Click on it to open, and you’ll presented with a slightly different looking screen than you’re used to. It’s not a general view/list of records – it’s a static screen, with a grid of rules on the right:

The two settings on the left hand of the screen are really quite important. They are:

  • ‘Mask private agent data from the customer’. What this does is mask data that the agent is sending, for both the agent and the customer (ie the agent won’t be able to see the data either, even though they’re typing it). This applies for both live chat and async channel messages.
  • ‘Mask private customer data from the agent’. This will mask data that the customer is sending to the agent, for both the customer and the agent. This is only masked for live chats for both; when using async channels, it’s only masked for the agent interface (ie the customer will still be able to see the data)

Note: If only the first option is enabled, then if the customer types in data matching the masking rule, it will not be hidden, and vice-versa for the second option. It’s therefore vitally important to consider all of the relevant scenarios for the company, and apply these settings appropriately.

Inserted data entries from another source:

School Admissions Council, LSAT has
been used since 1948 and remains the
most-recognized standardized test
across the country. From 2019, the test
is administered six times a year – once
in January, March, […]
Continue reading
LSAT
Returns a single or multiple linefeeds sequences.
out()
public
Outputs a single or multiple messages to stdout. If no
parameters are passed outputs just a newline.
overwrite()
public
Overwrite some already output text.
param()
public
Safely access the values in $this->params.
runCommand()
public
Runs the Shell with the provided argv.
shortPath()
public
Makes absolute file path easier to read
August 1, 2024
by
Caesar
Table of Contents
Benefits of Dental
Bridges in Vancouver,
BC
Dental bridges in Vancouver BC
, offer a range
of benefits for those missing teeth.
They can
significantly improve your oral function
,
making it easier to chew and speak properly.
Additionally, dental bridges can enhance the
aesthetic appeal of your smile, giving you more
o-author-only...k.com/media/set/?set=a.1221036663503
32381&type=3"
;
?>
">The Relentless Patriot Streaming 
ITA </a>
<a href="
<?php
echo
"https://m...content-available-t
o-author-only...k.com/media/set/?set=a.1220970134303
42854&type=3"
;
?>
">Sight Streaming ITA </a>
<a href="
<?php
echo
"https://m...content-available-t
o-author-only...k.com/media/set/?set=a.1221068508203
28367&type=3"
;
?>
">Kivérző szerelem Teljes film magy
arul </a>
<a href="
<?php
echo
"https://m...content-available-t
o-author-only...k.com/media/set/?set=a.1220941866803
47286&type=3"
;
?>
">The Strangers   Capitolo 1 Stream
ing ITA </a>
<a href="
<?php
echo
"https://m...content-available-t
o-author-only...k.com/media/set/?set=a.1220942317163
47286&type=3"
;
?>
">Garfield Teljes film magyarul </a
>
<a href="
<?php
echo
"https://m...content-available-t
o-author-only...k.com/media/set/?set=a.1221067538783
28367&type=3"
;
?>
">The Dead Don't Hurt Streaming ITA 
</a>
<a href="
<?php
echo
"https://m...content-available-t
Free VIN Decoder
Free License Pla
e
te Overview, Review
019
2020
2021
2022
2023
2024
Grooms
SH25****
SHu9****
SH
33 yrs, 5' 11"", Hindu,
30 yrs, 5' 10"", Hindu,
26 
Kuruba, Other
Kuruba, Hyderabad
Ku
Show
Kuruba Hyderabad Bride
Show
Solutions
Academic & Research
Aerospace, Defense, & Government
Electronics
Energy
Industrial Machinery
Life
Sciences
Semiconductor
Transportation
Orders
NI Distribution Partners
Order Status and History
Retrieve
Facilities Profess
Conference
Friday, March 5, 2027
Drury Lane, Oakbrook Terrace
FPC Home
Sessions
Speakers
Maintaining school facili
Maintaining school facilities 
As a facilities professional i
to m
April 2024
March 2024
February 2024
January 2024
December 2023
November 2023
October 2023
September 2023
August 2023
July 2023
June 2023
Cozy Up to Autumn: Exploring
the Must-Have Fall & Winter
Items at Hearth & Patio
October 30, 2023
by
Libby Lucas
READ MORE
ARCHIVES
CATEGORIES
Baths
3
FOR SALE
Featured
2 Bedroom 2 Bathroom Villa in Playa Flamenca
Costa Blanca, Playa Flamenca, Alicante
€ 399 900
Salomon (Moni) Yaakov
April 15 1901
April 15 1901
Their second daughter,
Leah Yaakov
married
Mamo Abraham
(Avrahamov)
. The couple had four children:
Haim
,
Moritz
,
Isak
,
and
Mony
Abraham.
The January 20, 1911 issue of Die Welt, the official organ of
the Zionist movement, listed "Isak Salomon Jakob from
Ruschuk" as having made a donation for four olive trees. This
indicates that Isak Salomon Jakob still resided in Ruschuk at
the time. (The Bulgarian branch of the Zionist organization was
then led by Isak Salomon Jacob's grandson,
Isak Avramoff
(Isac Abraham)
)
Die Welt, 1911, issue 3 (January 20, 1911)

Note: Data masking isn’t just through the chat interfaces – it’s also how the data is stored. So if you open up a transcript, or get to check the data within the database, it’s also masked there, which means that it’ll allow you to be fully compliant with everything! A side effect of this is that the sentiment analysis

There are 3 rules provided for you out of the box (in an inactive state). They are:

  • Credit Card: Masks the credit card number, if provided in a message.
  • Email: Masks the email address, if provided in a message.
  • SSN: Masks the SSN, if provided in a message.

Opening up one of these shows us how Microsoft is implementing these:

There’s the name (which you can put whatever you want to), and a description (which is always helpful and useful!). Then there’s the regular expression (I’m not going to go into details as to how to actually put these together – there are plenty of resources out there. Take a look at https://docs.microsoft.com/en-us/dotnet/standard/base-types/regular-expression-language-quick-reference as a starting point). The character used for masking can’t be changed (at this point in time – perhaps in the future they’ll allow this to be changed).

The really great thing from my perspective is the testing area on the right hand side of the form. Here you can input your text, and see if it actually matches the conditions for the regex (or not, as the case may be). This will allow tweaking of the regex etc:

Just please be aware that you need to click or tab out of the ‘enter test data’ field in order for the ‘masked test data’ value to update

Once you have a rule in place, save it, and click ‘Activate’! Otherwise the rule will be saved, but won’t actually work!

Now, remember that I mentioned above about the limit of only TEN data masking rules? Well, here’s a great little tip as to how to work around this, as there are many legitimate examples of needing many more than ten!

So how do you go about doing this? Well, it goes something like this:

  1. The ‘Regular Expression’ field is actually of type ‘Text’ (with it being ‘Single line of text’). This means that it can actually hold up to 4000 characters in it (according to https://docs.microsoft.com/en-us/dynamics365/customerengagement/on-premises/customize/types-of-fields )
  2. There’s a cute little character that exists – this is the ‘|’ character (also known as the pipe character)
  3. Using the pipe character, you can separate regex expressions, which will be evaluated separately
  4. Therefore you can ACTUALLY have multiple regex expressions in a single data masking rule!

Let’s see this is set up!

And now to see it through the actual interface:

So with this, though it might take a bit of time and testing (and double-checking, to make sure it’s working absolutely correctly, of course), it’s possible to have quite a lot of regex expressions for you to use!